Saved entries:

************

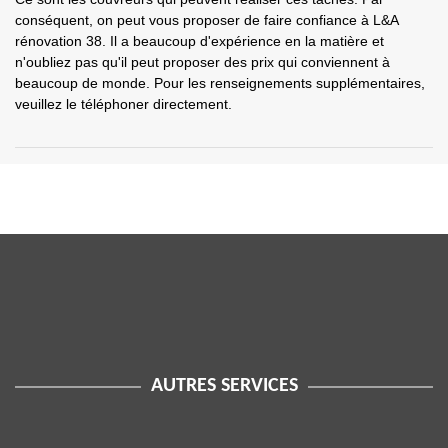
conséquent, on peut vous proposer de faire confiance à L&A
rénovation 38. Il a beaucoup d'expérience en la matière et
n'oubliez pas qu'il peut proposer des prix qui conviennent à
beaucoup de monde. Pour les renseignements supplémentaires,
veuillez le téléphoner directement.
AUTRES SERVICES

************

• **Goal of the exercise**: Through the last line of the entries above, beginning at the line containing "beaucoup de monde.", transcribe each line exactly, both ends included and nothing more.

• **Response area**:
beaucoup de monde. Pour les renseignements supplémentaires,
veuillez le téléphoner directement.
AUTRES SERVICES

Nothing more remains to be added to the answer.